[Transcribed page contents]
++++++++

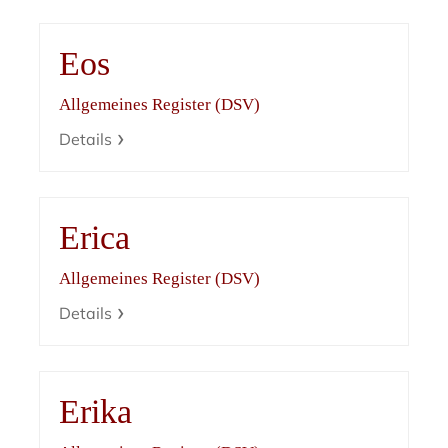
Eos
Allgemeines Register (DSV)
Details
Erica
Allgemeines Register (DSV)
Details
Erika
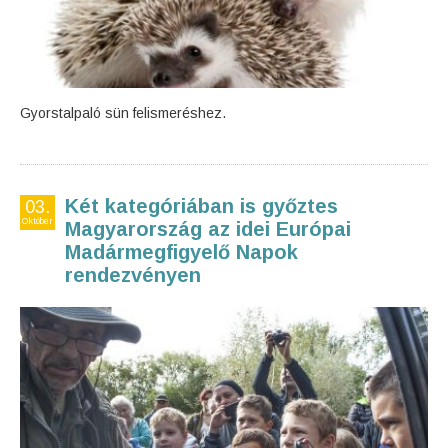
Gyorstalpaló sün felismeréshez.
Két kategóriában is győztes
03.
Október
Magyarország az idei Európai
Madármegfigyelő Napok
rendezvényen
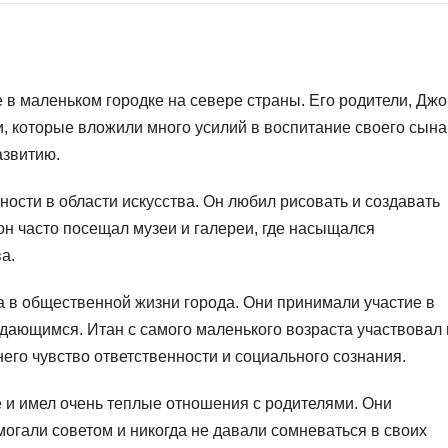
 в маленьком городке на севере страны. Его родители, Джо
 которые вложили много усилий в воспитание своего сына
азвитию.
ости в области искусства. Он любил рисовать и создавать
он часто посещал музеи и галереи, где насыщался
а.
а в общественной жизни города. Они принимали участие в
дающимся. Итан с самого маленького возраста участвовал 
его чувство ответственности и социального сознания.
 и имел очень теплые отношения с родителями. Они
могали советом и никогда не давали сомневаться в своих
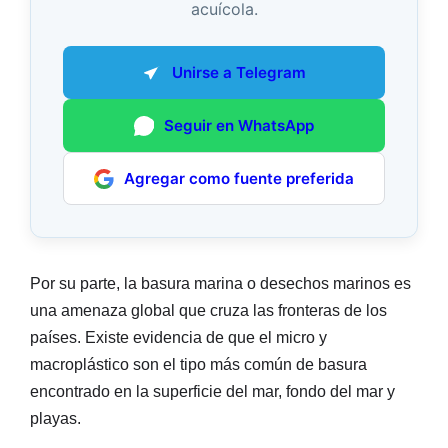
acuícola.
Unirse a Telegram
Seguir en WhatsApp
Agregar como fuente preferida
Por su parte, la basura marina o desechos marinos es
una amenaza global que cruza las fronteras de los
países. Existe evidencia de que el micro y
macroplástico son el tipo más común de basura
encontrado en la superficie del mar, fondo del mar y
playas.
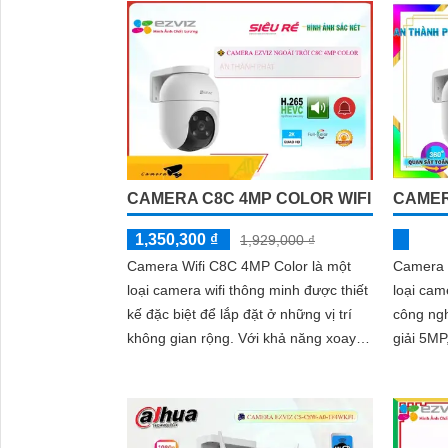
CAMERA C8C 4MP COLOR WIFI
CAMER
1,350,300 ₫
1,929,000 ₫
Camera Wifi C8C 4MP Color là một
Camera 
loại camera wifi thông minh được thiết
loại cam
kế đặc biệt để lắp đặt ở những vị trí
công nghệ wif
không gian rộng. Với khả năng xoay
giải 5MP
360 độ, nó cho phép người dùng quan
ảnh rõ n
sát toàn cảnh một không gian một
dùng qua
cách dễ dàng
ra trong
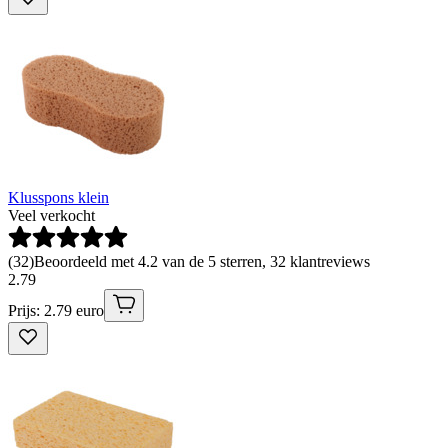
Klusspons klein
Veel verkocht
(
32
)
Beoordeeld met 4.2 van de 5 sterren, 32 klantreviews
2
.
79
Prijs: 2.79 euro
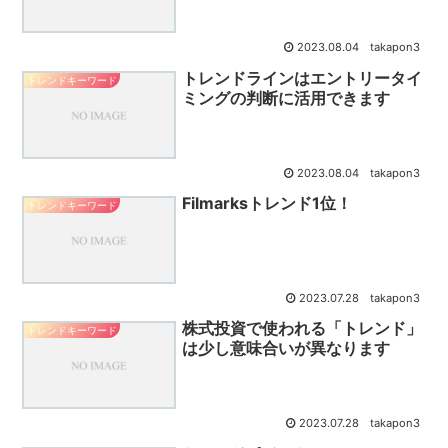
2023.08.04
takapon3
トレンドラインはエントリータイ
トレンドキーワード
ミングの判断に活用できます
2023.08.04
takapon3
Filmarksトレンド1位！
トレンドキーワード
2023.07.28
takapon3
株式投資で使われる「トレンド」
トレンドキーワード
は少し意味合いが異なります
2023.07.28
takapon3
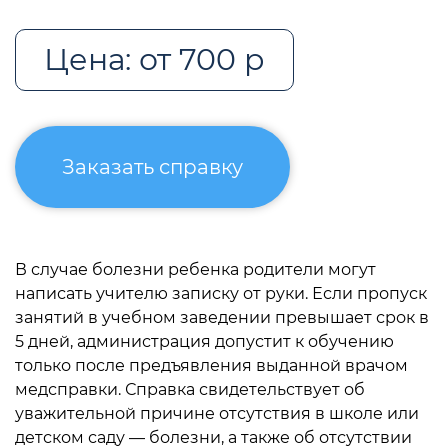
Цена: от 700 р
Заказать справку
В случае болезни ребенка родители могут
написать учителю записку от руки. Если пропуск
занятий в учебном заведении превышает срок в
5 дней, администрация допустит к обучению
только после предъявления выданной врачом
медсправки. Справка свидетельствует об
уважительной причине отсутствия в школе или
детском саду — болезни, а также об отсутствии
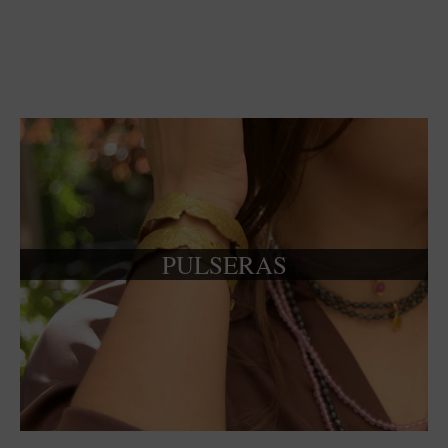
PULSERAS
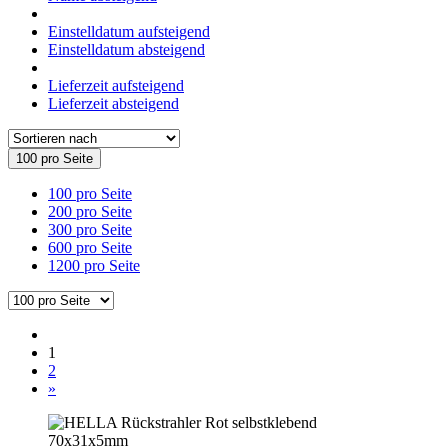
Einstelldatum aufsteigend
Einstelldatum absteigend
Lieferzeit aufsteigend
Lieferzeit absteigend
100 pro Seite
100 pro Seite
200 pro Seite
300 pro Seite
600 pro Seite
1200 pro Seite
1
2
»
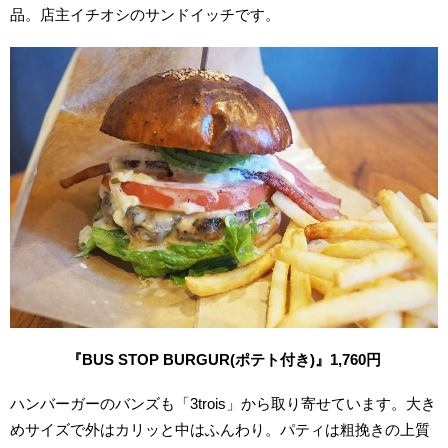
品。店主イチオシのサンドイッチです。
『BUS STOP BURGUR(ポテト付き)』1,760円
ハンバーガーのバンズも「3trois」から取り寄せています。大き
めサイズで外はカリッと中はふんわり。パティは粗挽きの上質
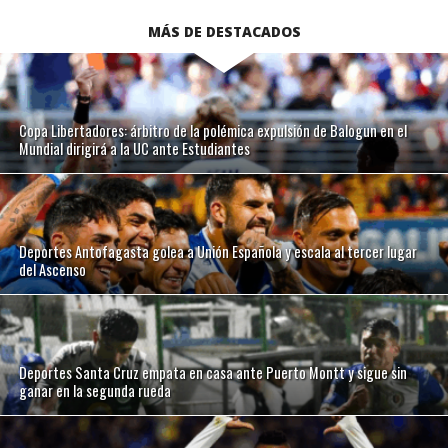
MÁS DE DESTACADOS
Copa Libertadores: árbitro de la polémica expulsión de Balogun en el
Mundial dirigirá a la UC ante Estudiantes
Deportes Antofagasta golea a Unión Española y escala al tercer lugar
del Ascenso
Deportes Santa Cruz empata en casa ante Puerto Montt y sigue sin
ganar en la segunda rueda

++++++++

## WHAT TO DO
Lines above with "aufsteigend" in them are the ones to copy.

## RESPONSE AREA
Einstelldatum aufsteigend
Lieferzeit aufsteigend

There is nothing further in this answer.